思わず声に出してしまった絢香の方を美鈴は柔らかい目つきになって見た。


「いい人達だよね」


「うん。」


「今まであんな人いなかったよね?」


「うん。初めて……」


「死なせたくないよね?」


「…………うん。」


「ごめんね絢香」


「なんでお姉ちゃんが謝るの?」


「絢香だってつらい思いするじゃない。」


「……でもお姉ちゃんが」


「あの人たちが死んじゃったら、あいつらが来て私たちは捕まる。でも、あの人たちを死なせてしまったって後悔が残る。それなら……」


もう絢香は返事をしなかった。そのかわりに美鈴の手をきつく握った。二度と話さない、そんな声が聞こえてきそうなくらい。



ハルカが手をのばしてくる感染者にバックステップすると同時に刀を振るった。いまだ切れ味に衰えをみせない「晴香」は素晴らしい切れ味を見せてハルカに向かって伸ばされていた手を両方とも肘から叩き切った。


後ろではアスカが散弾銃に弾をこめている。こんな乱戦状態で弾が二発しか入らないのが痛すぎる。弾込めを終わった瞬間、狙いもつけずにアスカは引き金を引いた。


ドゴンという音が響き、近くにいた感染者が踊るようにして数歩下がる。そこでできたわずかな時間を使って何とか呼吸をしたハルカが一番近い感染者の首をはねて、返す刀でその後ろ感染者を袈裟懸けに斬り付ける。もちろん延髄を切り裂くような切り方で。


二体の感染者が膝から崩れ落ち、視界が開ける。


「あっ!…………」


「うそ……」


その先に見えた光景は二つの方向から感染者を誘導してくる信者と正面にあるカフェの二階席にいる信者らしき姿だ。一人は優雅にテーブルについて飲み物を飲んでいて、その周りに信者が囲むように立っていた。見える範囲で20人は下らない。もちろん全員が何かしらの武器を所持しており、銃火器をハルカ達に向けていた。


「くっ!」


 悔しさに歯噛みするハルカ。なんとか逃げる道を探すが、見えるルートは信者が感染者を連れてきている。もうはやこれまでか……そう考えたハルカはカフェの二階にいる一人座って何かを飲んでいる男を睨みつける。明らかに重要人物であろうその男が倒れれば、あるいは突破できる道が見えるかもしれない。


 ……ごめん、カナタ。


 心の中で幼馴染であり、現在の部隊の隊長である男に謝りの言葉をこぼす。


 ……でも、見ててね。刺し違えても花音ちゃん達だけは逃がすから……あとはお願いね。

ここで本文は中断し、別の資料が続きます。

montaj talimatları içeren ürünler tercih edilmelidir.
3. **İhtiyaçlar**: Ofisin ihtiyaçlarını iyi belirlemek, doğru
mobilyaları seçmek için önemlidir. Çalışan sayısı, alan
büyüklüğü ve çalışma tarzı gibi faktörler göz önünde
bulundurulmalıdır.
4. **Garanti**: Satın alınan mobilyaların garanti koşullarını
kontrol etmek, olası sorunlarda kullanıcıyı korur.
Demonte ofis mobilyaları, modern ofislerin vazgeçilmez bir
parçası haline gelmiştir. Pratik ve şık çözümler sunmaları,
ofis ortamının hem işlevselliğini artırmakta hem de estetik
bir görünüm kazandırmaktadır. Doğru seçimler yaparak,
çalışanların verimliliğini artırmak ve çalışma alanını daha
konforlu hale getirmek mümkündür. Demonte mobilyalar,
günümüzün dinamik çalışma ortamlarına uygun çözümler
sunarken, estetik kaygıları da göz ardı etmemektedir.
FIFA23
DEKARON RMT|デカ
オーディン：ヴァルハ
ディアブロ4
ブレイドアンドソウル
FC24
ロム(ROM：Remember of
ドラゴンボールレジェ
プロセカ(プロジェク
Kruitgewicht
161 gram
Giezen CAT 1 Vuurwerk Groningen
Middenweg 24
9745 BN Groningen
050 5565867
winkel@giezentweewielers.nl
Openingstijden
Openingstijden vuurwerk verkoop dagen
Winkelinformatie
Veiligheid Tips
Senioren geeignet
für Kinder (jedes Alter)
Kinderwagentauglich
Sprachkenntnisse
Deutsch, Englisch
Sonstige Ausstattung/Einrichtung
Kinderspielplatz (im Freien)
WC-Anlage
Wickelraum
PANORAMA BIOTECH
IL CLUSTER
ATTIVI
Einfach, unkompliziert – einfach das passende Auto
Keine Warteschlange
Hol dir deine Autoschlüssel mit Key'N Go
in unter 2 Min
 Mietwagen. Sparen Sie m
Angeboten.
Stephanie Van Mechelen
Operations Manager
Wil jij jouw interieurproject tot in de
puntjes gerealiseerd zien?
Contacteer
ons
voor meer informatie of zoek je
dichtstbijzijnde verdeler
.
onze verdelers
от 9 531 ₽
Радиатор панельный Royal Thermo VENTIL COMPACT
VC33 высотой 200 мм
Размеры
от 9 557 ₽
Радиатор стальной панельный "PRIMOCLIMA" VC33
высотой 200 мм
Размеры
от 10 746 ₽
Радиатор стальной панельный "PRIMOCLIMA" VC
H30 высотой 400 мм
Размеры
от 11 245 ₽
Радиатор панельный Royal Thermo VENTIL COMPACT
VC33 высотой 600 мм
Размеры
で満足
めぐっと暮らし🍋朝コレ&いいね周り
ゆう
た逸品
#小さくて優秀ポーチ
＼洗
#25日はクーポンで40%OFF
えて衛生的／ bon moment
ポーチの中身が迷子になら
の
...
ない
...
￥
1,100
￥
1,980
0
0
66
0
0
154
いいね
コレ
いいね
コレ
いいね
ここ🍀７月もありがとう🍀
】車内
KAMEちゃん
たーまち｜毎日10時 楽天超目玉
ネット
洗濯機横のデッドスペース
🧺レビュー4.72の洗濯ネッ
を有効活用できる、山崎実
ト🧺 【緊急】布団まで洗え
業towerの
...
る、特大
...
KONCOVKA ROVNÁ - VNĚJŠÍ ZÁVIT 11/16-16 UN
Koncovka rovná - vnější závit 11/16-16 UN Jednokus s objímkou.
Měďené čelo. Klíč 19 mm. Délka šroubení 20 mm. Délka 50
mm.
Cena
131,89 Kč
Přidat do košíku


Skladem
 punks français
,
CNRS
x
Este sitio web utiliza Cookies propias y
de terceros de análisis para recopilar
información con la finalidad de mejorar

 カナタに届いてほしいと念じながらハルカはそう考えて、背負っていた荷物と刀の鞘を捨てた。


「ハルカ、さん?」


 後ろからアスカの声が聞こえるが振り向きはしない。心の中で謝っておくに留める。


「仁科遥香……参ります」


 呟いたハルカはもう前しか見ずに走り出した。